The Pickles from Sammy's
It happened in 2000 or 2001. I had read in a newspaper about a Romanian restaurant in Manhattan. It was Sammy's Roumanian Steakhouse, some place in the Lower East Side. That sounded great to me, I was very curious how a Romanian restaurant would look like there, in New York. A restaurant with a lot of Romanian customers, with all personnel speaking Romanian, with Romanian cuisine, and Romanian music.
So I went there one evening with a friend. We got down from the subway at Grand Street and walked a couple of blocks, The place was in the basement of an old building on Christie Street.
We entered and a young waitress led us to a table. I asked her if she knew Romanian. No, she didn't. Well, I said rather amused, but this is a Romanian restaurant. No, answered the waitress, this is a Jewish restaurant with Romanian cuisine. Romanian and, well, East-European.
I was new in New York by that time and I didn't know that Romanian restaurants were to be found only in Queens. In Manhattan, Romanian restaurant was just kind of a code name, for a Jewish restaurant featuring a cuisine of Romanian style rather than Romanian cuisine: obviously frequented by Jewish people originary from Romania and generally from Eastern Europe.
I looked around, the atmosphere was nice. The customers were at least in their forties, there were two or three family celebrations, everybody was in good spirits. A rather old musician was singing some melodies that were coming from the 1920's or 1930's.
Each table had on it a small plate with pickles and near the table stood an icing bucket with a siphon inside. The whole smelled somehow as Bucharest, rather as a small family restaurant in the Bucharest of the first decades of the twentieth century. Well, it was Bucharest and it wasn't. I would name such a restaurant rather a klezmer place.
I looked at the menu, they had all kind of good stuff that I liked, small sausages for instance, made of garlicky ground beef (they were named in the menu Karnatzlack), or chopped liver made with rendered chicken (Schmaltz in the Lower East Side parlance), garnished with fried onion and radishes, or stuffed cabbage, but their flagship meal so to speak was the Roumainian Tenderloin (it was spelled that way), and Roumainian Tenderloin we ordered, along with a bottle of red wine.
I went to the musician and asked him whether he knew Romanian, at least a tiny bit. He didn't. I observed that I was the only Romanian speaker in that Romanian restaurant. The musician smiled and as I was going back at my table he announced that Sammy's was in that evening truly international: there was even a Romanian guest!
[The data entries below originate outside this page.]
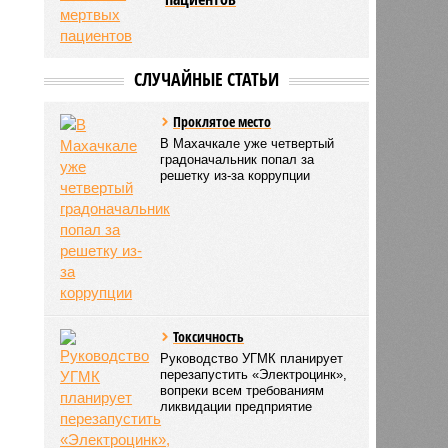
СЛУЧАЙНЫЕ СТАТЬИ
Прoклятoe место
В Махачкале уже четвертый
градоначальник попал за
решетку из-за коррупции
Токсичность
Руководство УГМК планирует
перезапустить «Электроцинк»,
вопреки всем требованиям
ликвидации предприятие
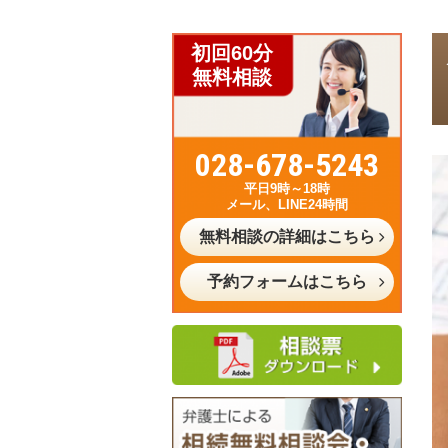
初回60分
無料相談
028-678-5243
平日9時～18時
メール、LINE24時間
無料相談の詳細はこちら
予約フォームはこちら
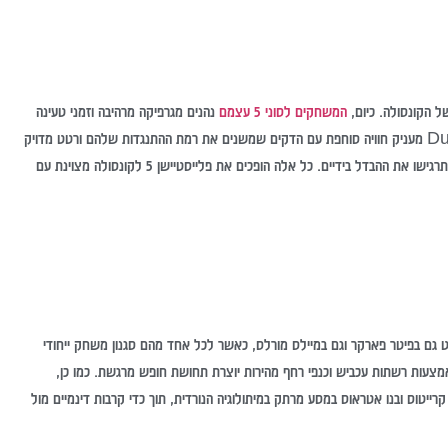
המשחקים לסוני 5 עצמם
נהנים מגרפיקה מרהיבה וזמני טעינה
מהירים במיוחד הודות לכונן ה-SSD המובנה. כמו כן, הבקר האלחוטי DualSense מעניק חוויה סוחפת עם הדקים שמשנים את רמת ההתנגדות שלהם ורטט מדויק
שמשתנה בהתאם לפעולות במשחק – אם הדמות הולכת על חול, שלג או אספלט, תרגישו את ההבדל בידיים. כל אלה הופכים את פלייסטיישן 5 לקונסולה מצוינת עם
Marve שמאפשר לשחקנים לשלוט גם בפיטר פארקר וגם במיילס מורלס, כאשר לכל אחד מהם סגנון משחק ייחודי
ם באמצעות רשתות עכביש וכנפי רחף מהירות יוצרת תחושת חופש מרגשת. כמו כן,
גשית המלווה את קרייטוס ובנו אטראוס במסע מרתק במיתולוגיה הנורדית, תוך כדי קרבות דינמיים מול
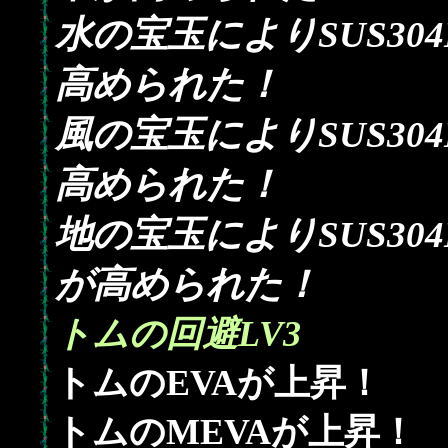
水の宝玉によりSUS30
高められた！
風の宝玉によりSUS30
高められた！
地の宝玉によりSUS30
が高められた！
トムの回避LV3
トムのEVAが上昇！
トムのMEVAが上昇！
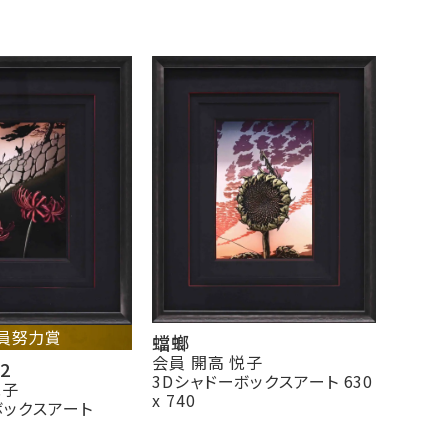
員努力賞
蟷螂
会員 開高 悦子
2
3Dシャドーボックスアート 630
悦子
x 740
ボックスアート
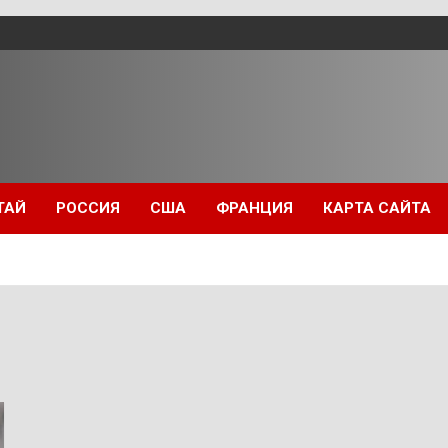
ТАЙ
РОССИЯ
США
ФРАНЦИЯ
КАРТА САЙТА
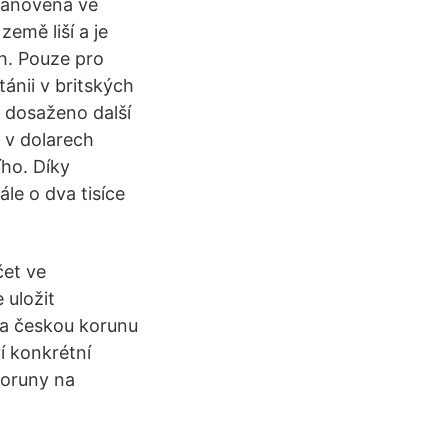
stanovena ve
emě liší a je
h. Pouze pro
ánii v britských
e dosaženo další
 v dolarech
ho. Díky
ále o dva tisíce
čet ve
 uložit
na českou korunu
í konkrétní
koruny na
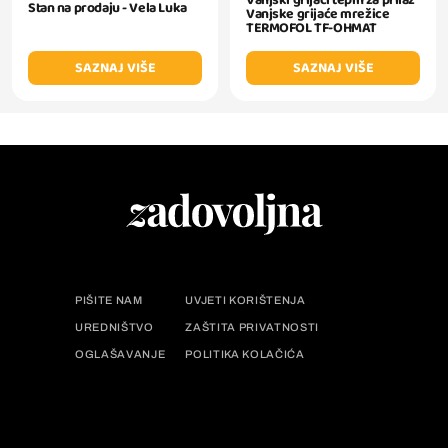
Stan na prodaju - Vela Luka
Vanjske grijaće mrežice
TERMOFOL TF-OHMAT
SAZNAJ VIŠE
SAZNAJ VIŠE
PIŠITE NAM
UVJETI KORIŠTENJA
UREDNIŠTVO
ZAŠTITA PRIVATNOSTI
OGLAŠAVANJE
POLITIKA KOLAČIĆA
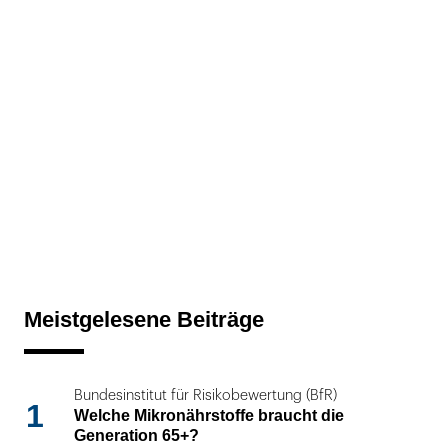
Meistgelesene Beiträge
Bundesinstitut für Risikobewertung (BfR)
1
Welche Mikronährstoffe braucht die
Generation 65+?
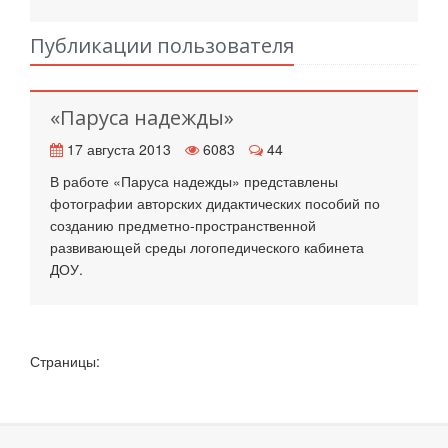
Публикации пользователя
«Паруса надежды»
17 августа 2013
6083
44
В работе «Паруса надежды» представлены
фотографии авторских дидактических пособий по
созданию предметно-пространственной
развивающей среды логопедического кабинета
ДОУ.
Страницы:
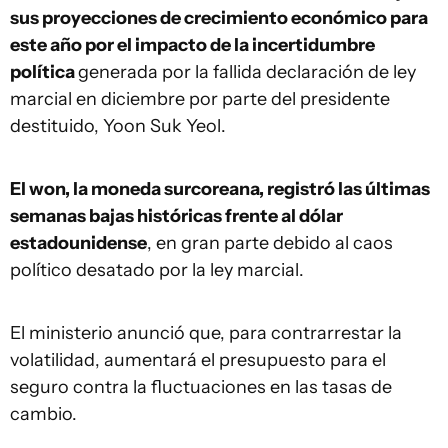
sus proyecciones de crecimiento económico para
este año por el impacto de la incertidumbre
política
generada por la fallida declaración de ley
marcial en diciembre por parte del presidente
destituido, Yoon Suk Yeol.
El won, la moneda surcoreana, registró las últimas
semanas bajas históricas frente al dólar
estadounidense
, en gran parte debido al caos
político desatado por la ley marcial.
El ministerio anunció que, para contrarrestar la
volatilidad, aumentará el presupuesto para el
seguro contra la fluctuaciones en las tasas de
cambio.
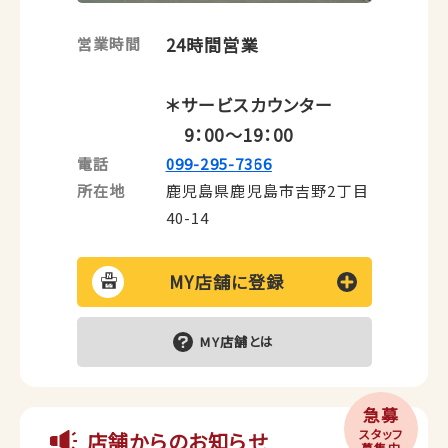
24時間営業
営業時間
＊サービスカウンター
9：00～19：00
電話
099-295-7366
所在地
鹿児島県鹿児島市吉野2丁目
40-14
MY店舗に登録
MY店舗とは
急募
スタッフ
店舗からのお知らせ
募集中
Everybody turned to look at me, while the musician started singing a Romanian melody, Sanie cu zurgalai!
It was great that evening at Sammy's and I found today on the Internet a comment about the place: a comment that seems to me very appropriate, it is full of Kitsch, in a great way, a real old-world attitude.
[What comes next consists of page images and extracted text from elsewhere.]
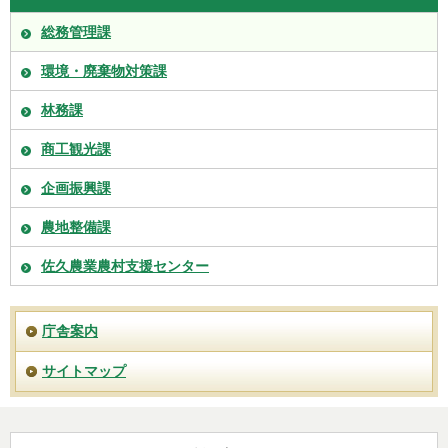
総務管理課
環境・廃棄物対策課
林務課
商工観光課
企画振興課
農地整備課
佐久農業農村支援センター
庁舎案内
サイトマップ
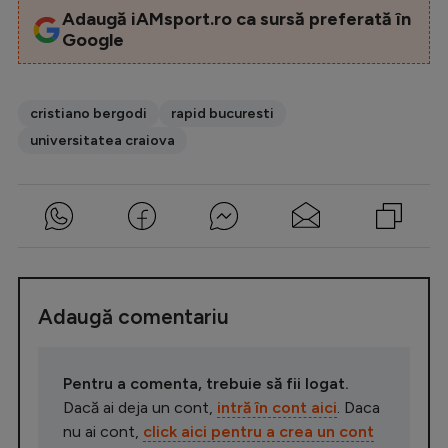
Adaugă iAMsport.ro ca sursă preferată în
Google
cristiano bergodi
rapid bucuresti
universitatea craiova
Adaugă comentariu
Pentru a comenta, trebuie să fii logat.
Dacă ai deja un cont,
intră în cont aici
. Daca
nu ai cont,
click aici pentru a crea un cont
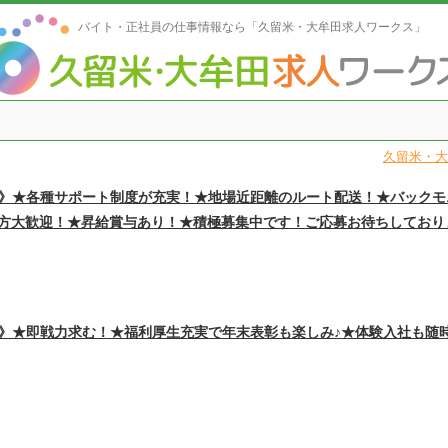
バイト・正社員の仕事情報なら「久留米・大牟田求人ワークス」
久留米・大
員》★各種サポート制度が充実！★地場近距離のルート配送！★バックモ
大歓迎！★昇給賞与あり！★積極募集中です！ご応募お待ちしております！【
員》★即戦力求む！★福利厚生充実で年末表彰も楽しみ♪★体験入社も随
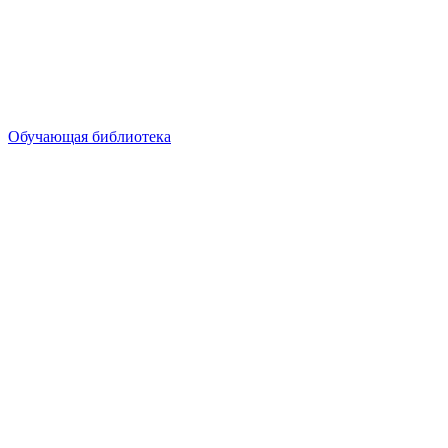
Обучающая библиотека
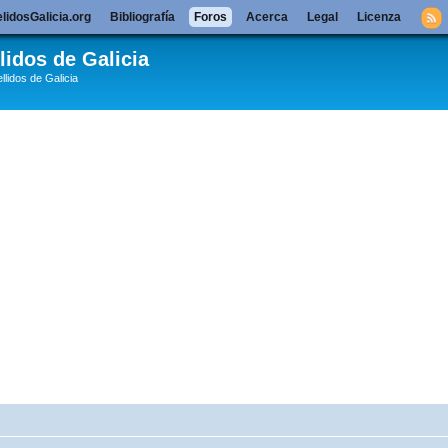
lidosGalicia.org
Bibliografía
Foros
Acerca
Legal
Licenza
lidos de Galicia
llidos de Galicia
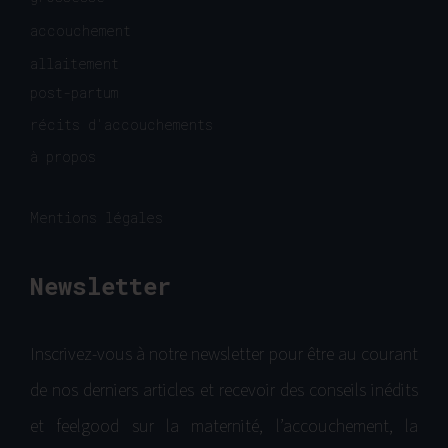
accouchement
allaitement
post-partum
récits d'accouchements
à propos
Mentions légales
Newsletter
Inscrivez-vous à notre newsletter pour être au courant
de nos derniers articles et recevoir des conseils inédits
et feelgood sur la maternité, l’accouchement, la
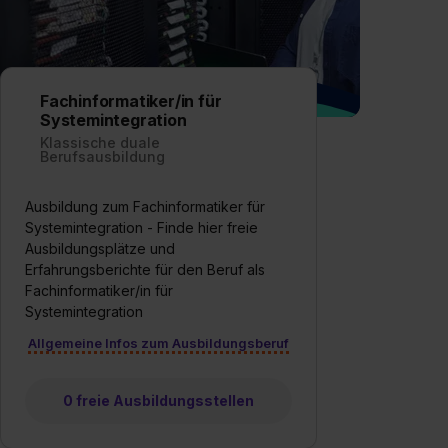
Fachinformatiker/in für
Systemintegration
Klassische duale
Berufsausbildung
Ausbildung zum Fachinformatiker für
Systemintegration - Finde hier freie
Ausbildungsplätze und
Erfahrungsberichte für den Beruf als
Fachinformatiker/in für
Systemintegration
Allgemeine Infos zum Ausbildungsberuf
0 freie Ausbildungsstellen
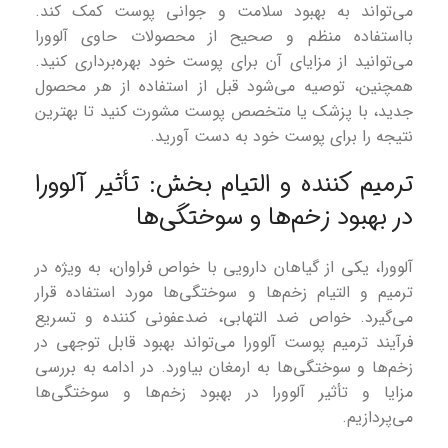
می‌تواند به بهبود سلامت و جوانی پوست کمک کند.
بااستفاده منظم و صحیح از محصولات حاوی آلوورا
می‌توانید از مزایای آن برای پوست خود بهره‌برداری کنید.
همچنین، توصیه می‌شود قبل از استفاده از هر محصول
جدید، با پزشک یا متخصص پوست مشورت کنید تا بهترین
نتیجه را برای پوست خود به دست آورید.
ترمیم کننده و التیام بخش: تأثیر آلوورا
در بهبود زخم‌ها و سوختگی‌ها
آلوورا، یکی از گیاهان دارویی با خواص فراوان، به ویژه در
ترمیم و التیام زخم‌ها و سوختگی‌ها مورد استفاده قرار
می‌گیرد. خواص ضد التهابی، ضدعفونی کننده و تسریع
فرآیند ترمیم پوست آلوورا می‌تواند بهبود قابل توجهی در
زخم‌ها و سوختگی‌ها به ارمغان بیاورد. در ادامه به بررسی
مزایا و تأثیر آلوورا در بهبود زخم‌ها و سوختگی‌ها
می‌پردازیم.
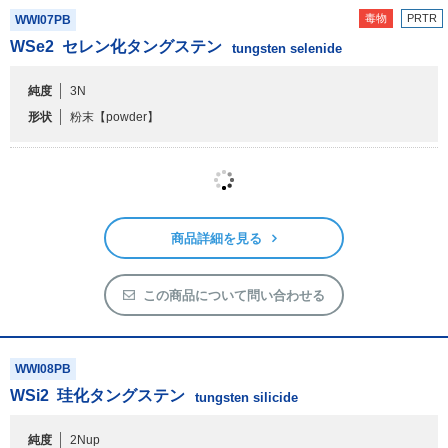
商品詳細を見る
この商品について問い合わせる
毒物
PRTR
WWI07PB
WSe
2
セレン化タングステン
tungsten selenide
純度
3N
形状
粉末
【powder】
商品詳細を見る
この商品について問い合わせる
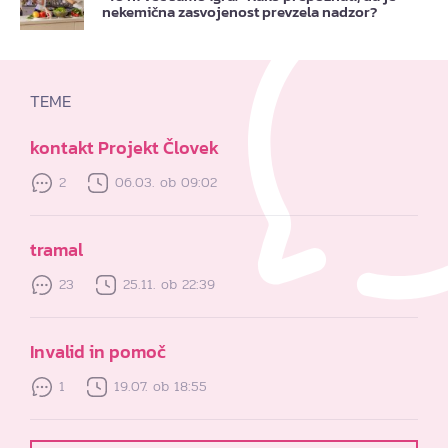
nekemična zasvojenost prevzela nadzor?
TEME
kontakt Projekt Človek
2
06.03. ob 09:02
tramal
23
25.11. ob 22:39
Invalid in pomoč
1
19.07. ob 18:55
Coming back to the plate with pickles, you know, pickles are an emblem of New York, you find them in many places there. It wasn't always like that. Jewish immigrants from Eastern Europe brought them, by the end of the nineteenth century, and as they were naturally trying to keep their identity through pickles and vinegar, the society at large was a bit afraid, as it always happened when a new ethnic group was arriving. It was talk that so much vinegar and so many pickles were bad for your health and could even sharpen some violent instincts!
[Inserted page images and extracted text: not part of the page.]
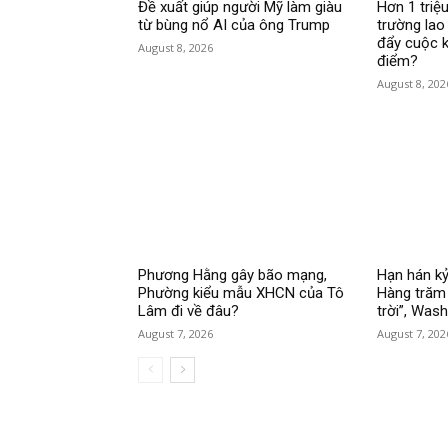
Đề xuất giúp người Mỹ làm giàu
Hơn 1 triệu
từ bùng nổ AI của ông Trump
trường lao
đẩy cuộc k
August 8, 2026
điểm?
August 8, 202
Phương Hằng gây bão mạng,
Hạn hán kỷ
Phường kiểu mẫu XHCN của Tô
Hàng trăm 
Lâm đi về đâu?
trời”, Was
August 7, 2026
August 7, 202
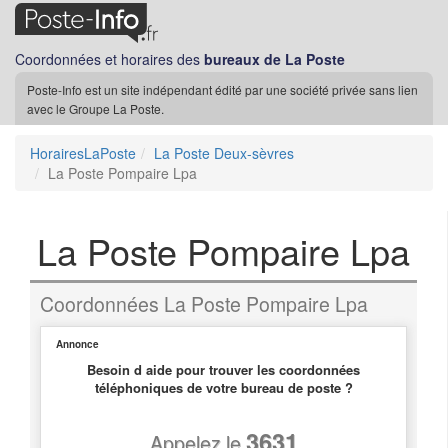
Coordonnées et horaires des
bureaux de La Poste
Poste-Info est un site indépendant édité par une société privée sans lien
avec le Groupe La Poste.
HorairesLaPoste
La Poste Deux-sèvres
La Poste Pompaire Lpa
La Poste Pompaire Lpa
Coordonnées La Poste Pompaire Lpa
Annonce
Besoin d aide pour trouver les coordonnées
téléphoniques de votre bureau de poste ?
3631
Appelez le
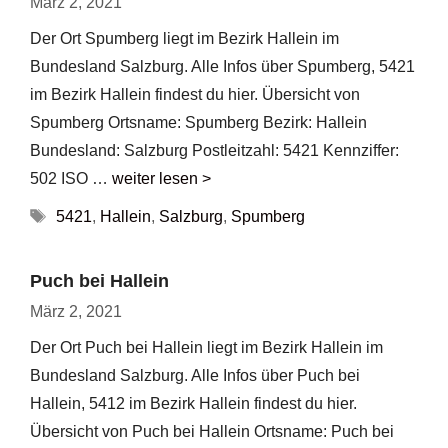
März 2, 2021
Der Ort Spumberg liegt im Bezirk Hallein im
Bundesland Salzburg. Alle Infos über Spumberg, 5421
im Bezirk Hallein findest du hier. Übersicht von
Spumberg Ortsname: Spumberg Bezirk: Hallein
Bundesland: Salzburg Postleitzahl: 5421 Kennziffer:
502 ISO …
weiter lesen >
Schlagwörter
5421
,
Hallein
,
Salzburg
,
Spumberg
Puch bei Hallein
März 2, 2021
Der Ort Puch bei Hallein liegt im Bezirk Hallein im
Bundesland Salzburg. Alle Infos über Puch bei
Hallein, 5412 im Bezirk Hallein findest du hier.
Übersicht von Puch bei Hallein Ortsname: Puch bei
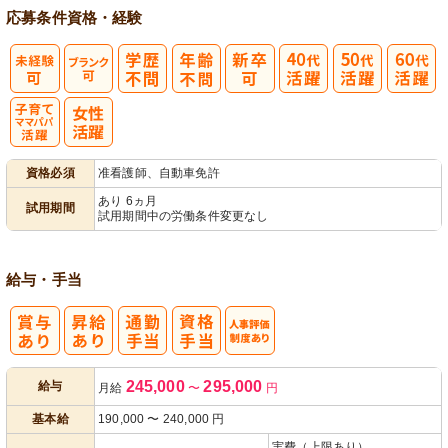
応募条件
資格・経験
子育てママパ
資格必須
准看護師、自動車免許
パ活躍
あり 6ヵ月
試用期間
試用期間中の労働条件変更なし
給与・手当
人事評価制度
245,000
295,000
給与
月給
〜
円
あり
基本給
190,000
〜
240,000
円
実費（上限あり）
Years have passed and now everybody in New York likes pickles and uses vinegar as much as needed in the kitchen. And I think that the American society has this unique gift to integrate rapidly immigrants from all over the world: they keep their cuisine trying that way to preserve their identity, while they become fully Americans, and that because the American way is irresistible.
As Jane Ziegelman puts it, in an article in NY Times, we can speak Spanish, eat sushi and still be American: the proof is in the pickle.